In their letter, Zhao et al. provide a useful classification of causal questions for which the clone-censor-weight approach is appropriate. According to the proposed classification, this approach is useful (i) when time of treatment initiation begins after the entry in the study or the start of follow-up; (ii) when treatment strategies differ in duration or time of onset; and (iii) when treatment strategies are dynamic, such as treatment switching or successions of treatment strategies. They apply their classification to published studies where the clone-censor-weight method has been applied for comparative effectiveness research. In all three categories, grace period(s) need to be defined to reflect different intervals of time during which treatment may be received following each arm’s specific definition.
The categories differ by the role that time plays in the definition of the treatment strategies of interest.
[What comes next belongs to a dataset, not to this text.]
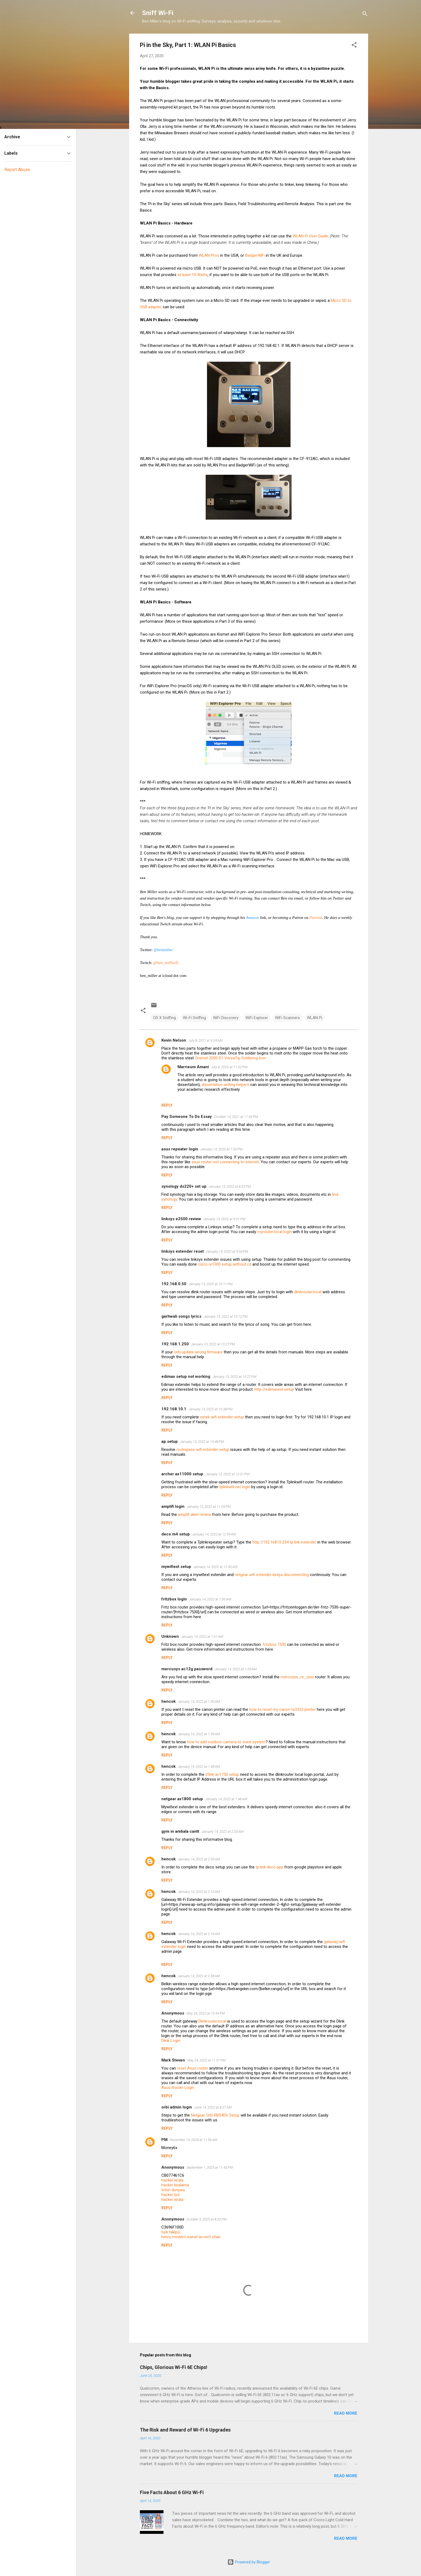 This screenshot has width=421, height=2576. I want to click on gym in ambala cantt, so click(180, 1831).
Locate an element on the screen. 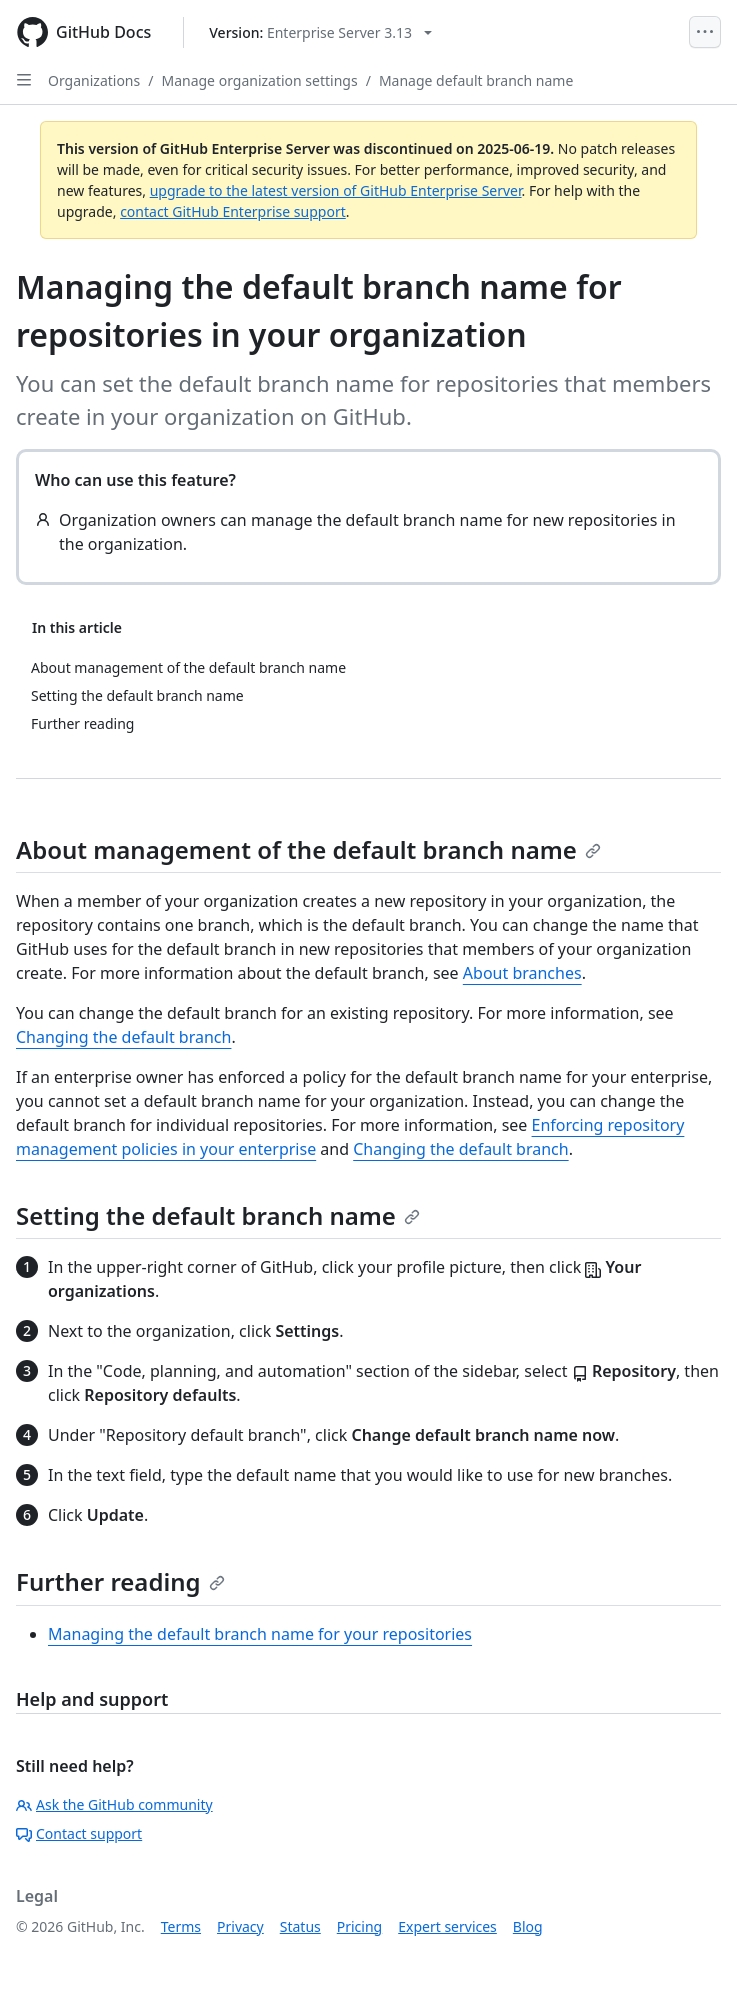 The image size is (737, 2001). Blog is located at coordinates (528, 1926).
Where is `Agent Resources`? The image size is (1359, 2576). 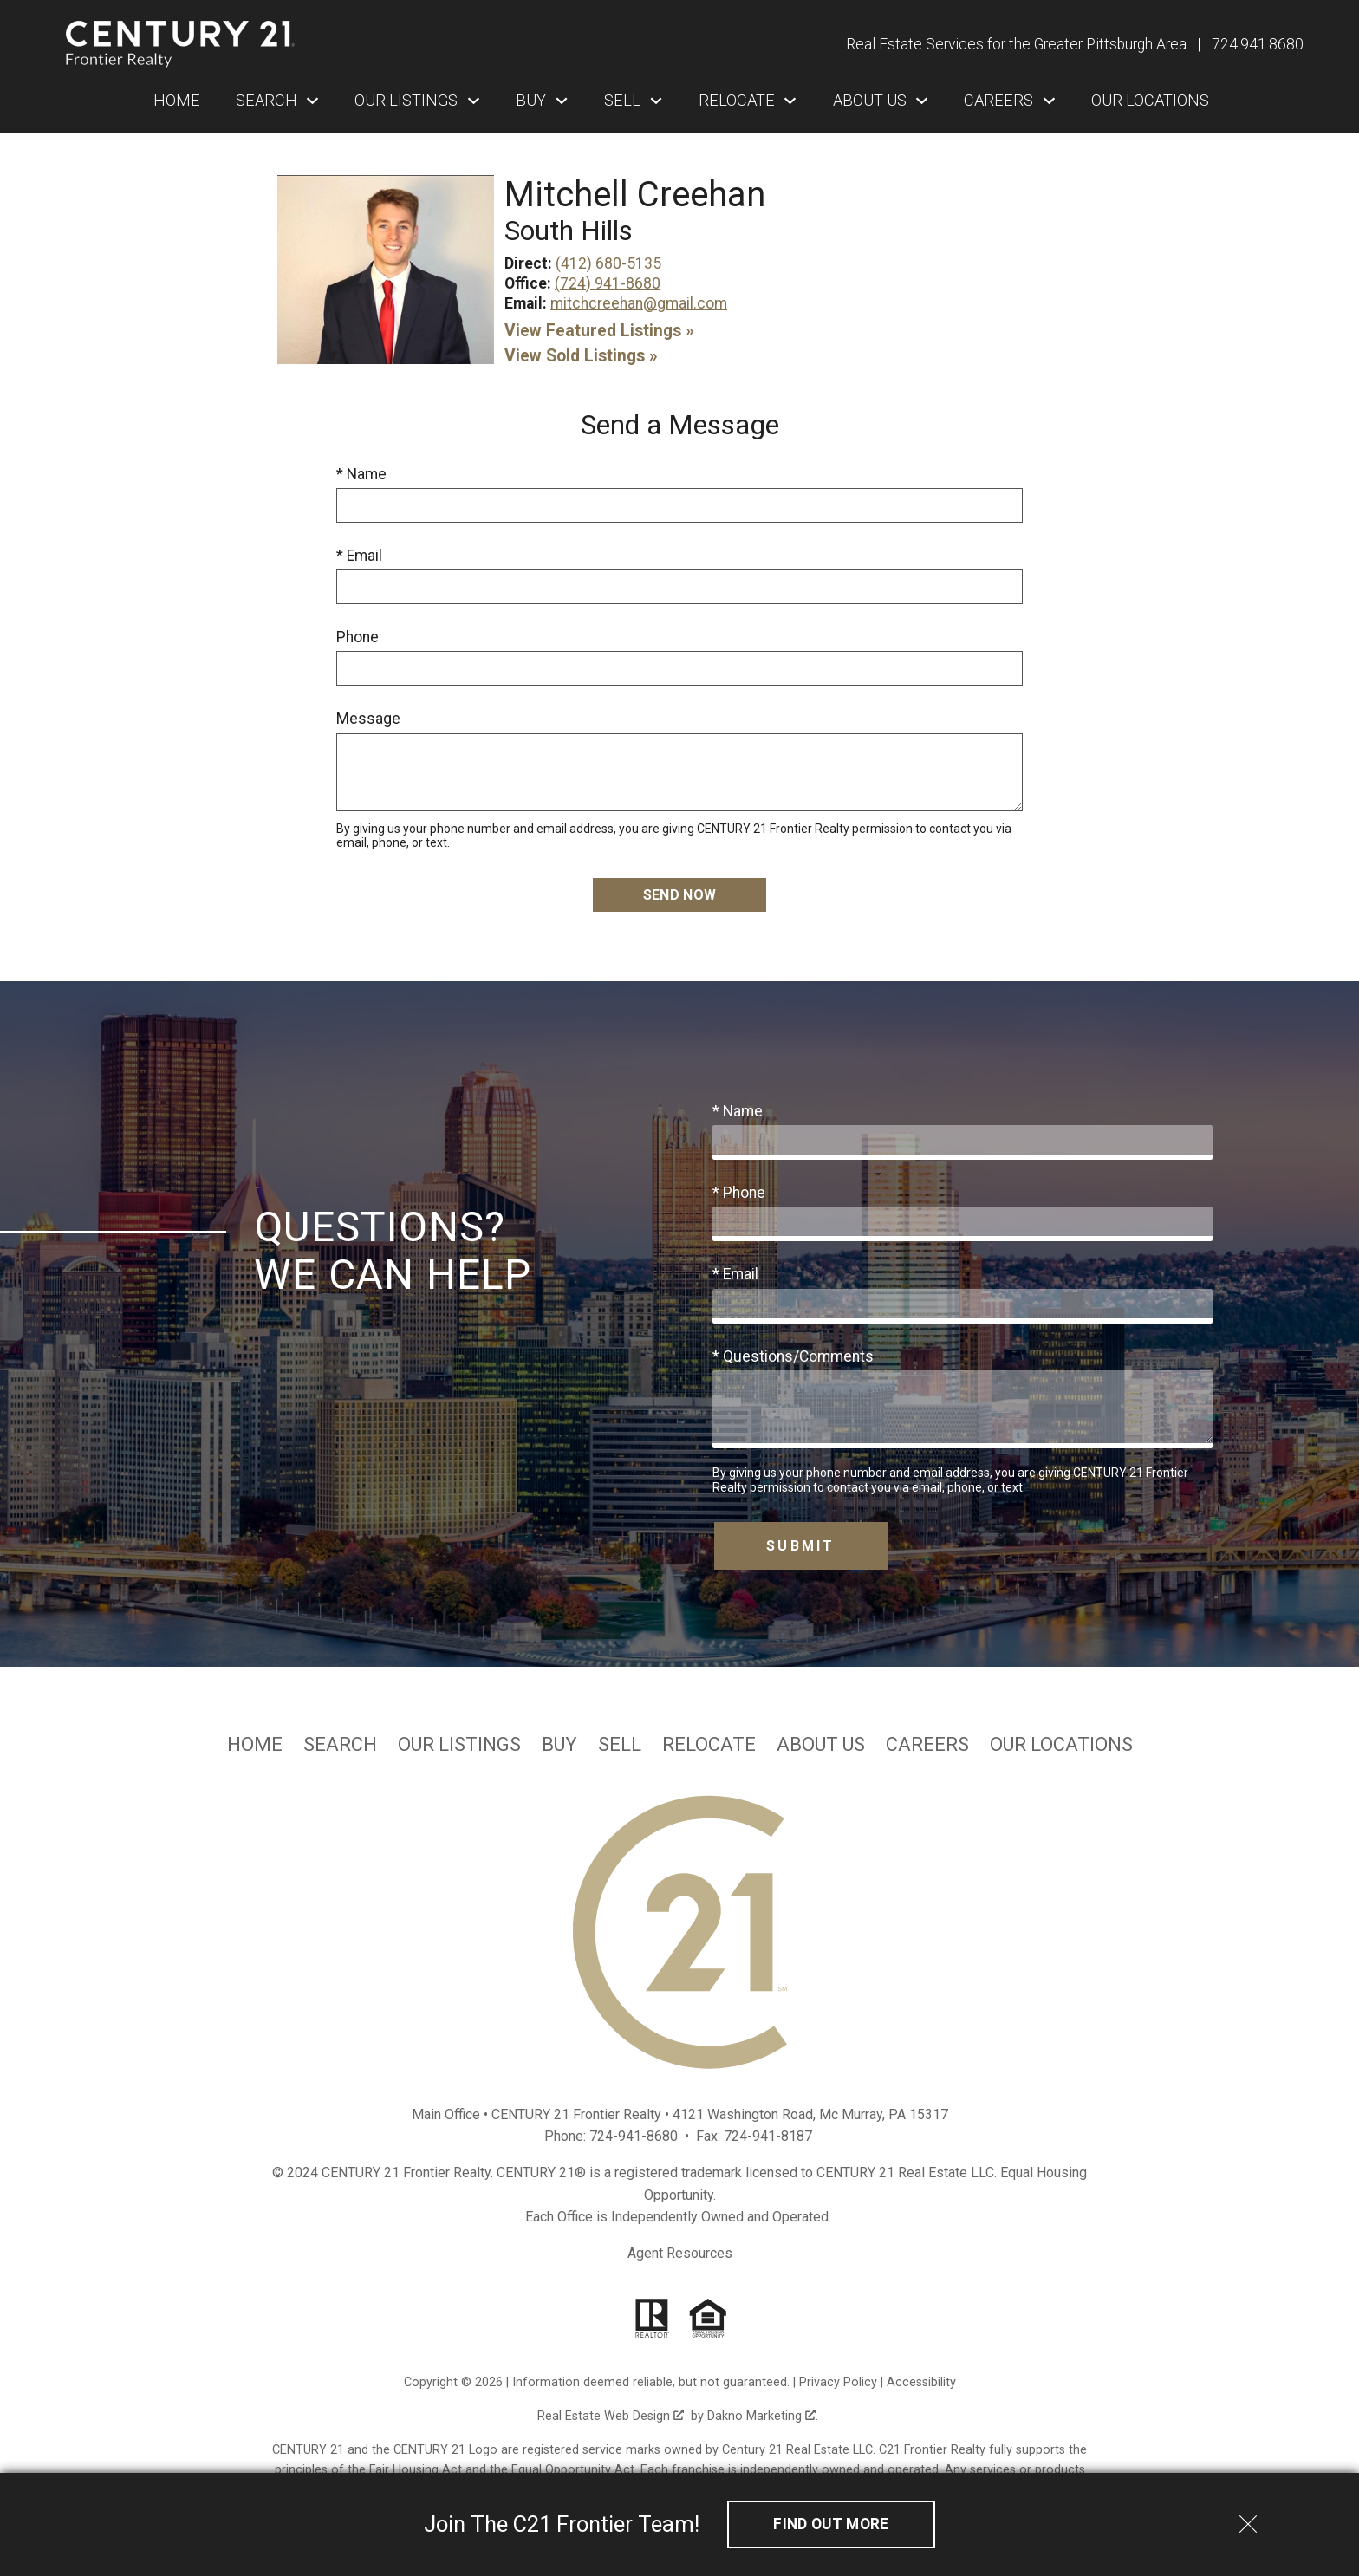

In the first category, the delay between entry in the study and treatment initiation is due to real-life constraints or disease management (e.g. neoadjuvant therapy) in treatment implementation, but the causal question of interest focusses on the treatment itself, rather than the time of treatment. On the other hand, in studies falling into the second category, timing is the key component of the causal question. However, in this category, timing is defined in reference to the start of follow-up, regardless of the evolution of individual characteristics over time (hence the name static strategies). Finally, onset of treatment is also the main focus in studies belonging to the third category, but it is defined in reference to specific time-varying events, rather than the start of follow-up, making these treatment strategies dynamic.
Although this classification represents three different types of causal questions, we would like to emphasize that the steps we describe in our paper apply to all three. The definition of the ideal trial, inclusion criteria, causal contrasts of interests, etc. should always be made explicit. As highlighted in our original article, a clear presentation of the target trial of interest is paramount to avoid ill-defined observational studies.
Funding
This work was supported by Cancer Research UK (grant number C7923/A18525).
Conflict of interest
The authors declare no conflict of interest.